The study, reportedly funded by the government, could help drug-makers test their Covid-19 vaccines without having to wait for volunteers to naturally catch the virus in the community.
Between 100 and 200 participants are expected to be recruited for the trial, which is being run by a US advocacy group that has campaigned for human challenge trials throughout the pandemic.
It’s unclear which vaccine candidate will be tested, but drug giants AstraZeneca and Sanofi have both insisted they aren’t taking part. MailOnline has approached Imperial College London — Britain’s other jab front-runner — for comment about its involvement.

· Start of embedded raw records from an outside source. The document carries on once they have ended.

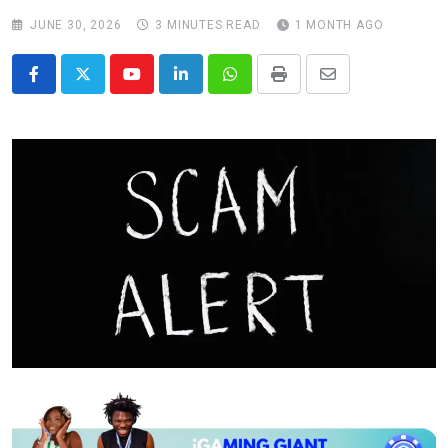
JUNE 30, 2026
3 MINUTES READ
1 MONTH AGO
Youtube
LinkedIn
Whatsapp
Print
Share
via
Email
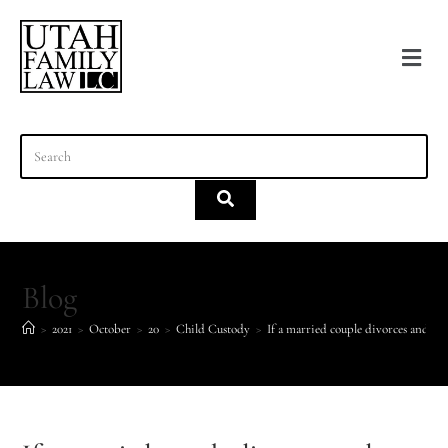
content
Blog
>
2021
>
October
>
20
>
Child Custody
>
If a married couple divorces and ne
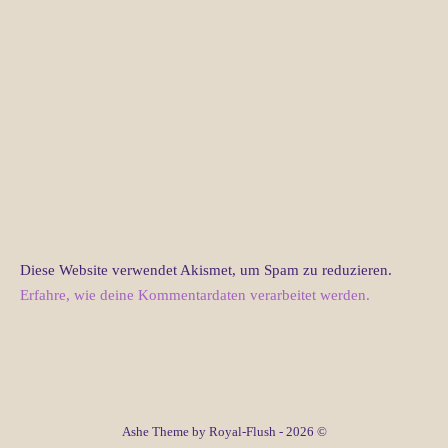
Diese Website verwendet Akismet, um Spam zu reduzieren.
Erfahre, wie deine Kommentardaten verarbeitet werden.
Ashe Theme by Royal-Flush - 2026 ©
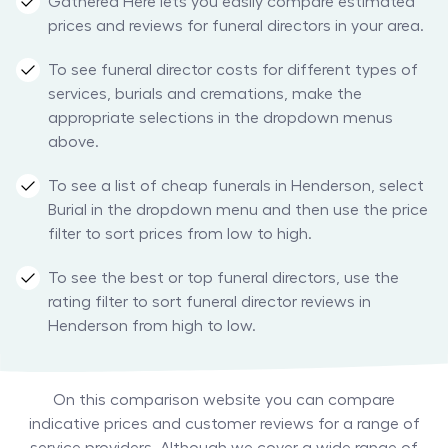
Gathered Here lets you easily compare estimated
prices and reviews for funeral directors in your area.
To see funeral director costs for different types of
services, burials and cremations, make the
appropriate selections in the dropdown menus
above.
To see a list of cheap funerals in Henderson, select
Burial in the dropdown menu and then use the price
filter to sort prices from low to high.
To see the best or top funeral directors, use the
rating filter to sort funeral director reviews in
Henderson from high to low.
On this comparison website you can compare
indicative prices and customer reviews for a range of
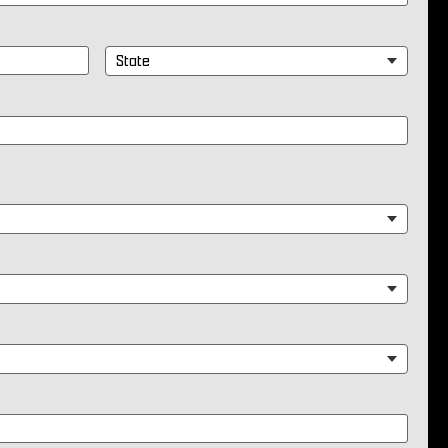
State
*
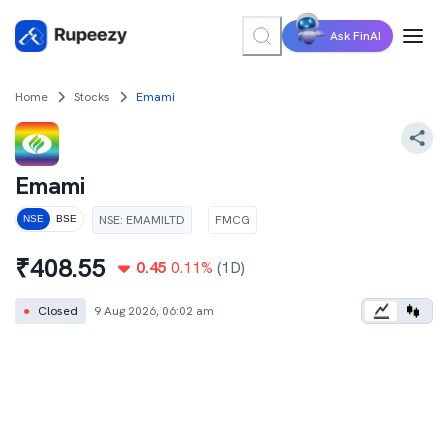
Ask FinAI
Home
Stocks
Emami
Emami
NSE
:
EMAMILTD
FMCG
NSE
BSE
₹
408.55
0.45
0.11
%
(1D)
●
Closed
9 Aug 2026, 06:02 am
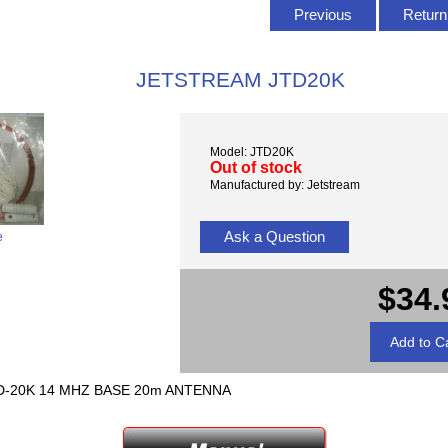
Previous
Return 
JETSTREAM JTD20K
Model: JTD20K
Out of stock
Manufactured by: Jetstream
Ask a Question
e
$34.
TD-20K 14 MHZ BASE 20m ANTENNA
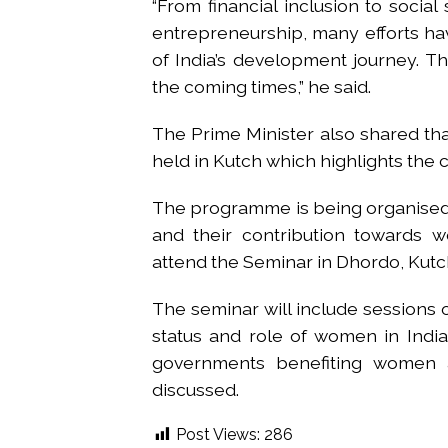
“From financial inclusion to social
entrepreneurship, many efforts hav
of India’s development journey. Th
the coming times,” he said.
The Prime Minister also shared th
held in Kutch which highlights the 
The programme is being organised t
and their contribution towards
attend the Seminar in Dhordo, Kutc
The seminar will include sessions on
status and role of women in India
governments benefiting women 
discussed.
Post Views:
286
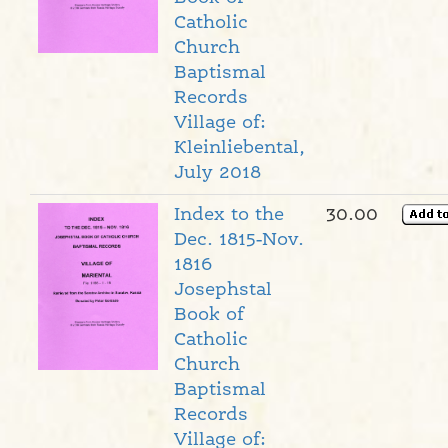
Catholic
Church
Baptismal
Records
Village of:
Kleinliebental,
July 2018
Index to the
30.00
Dec. 1815-Nov.
1816
Josephstal
Book of
Catholic
Church
Baptismal
Records
Village of:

Challenge trials are commonly deployed by scientists trying to develop a vaccine and have been used in malaria, typhoid and flu. But, unlike those illnesses, there is no proven treatment for people with mild coronavirus, so there is nothing to stop the participants falling seriously ill.
The vaccine to be tested in the project has not been named, and organisers are said to have earmarked a quarantine clinic run by hVivo in Whitechapel, London, to carry out the trials.
Drug researcher hVivo is linked to Queen Mary University of London, while Imperial College London is understood to be the project’s academic leader.
Around 2,000 potential volunteers have signed up to take part in challenge studies in the UK.
They have done so through 1Day Sooner, a US-based advocacy group which is made up of 100 leading experts including Nobel Prize-winning scientists.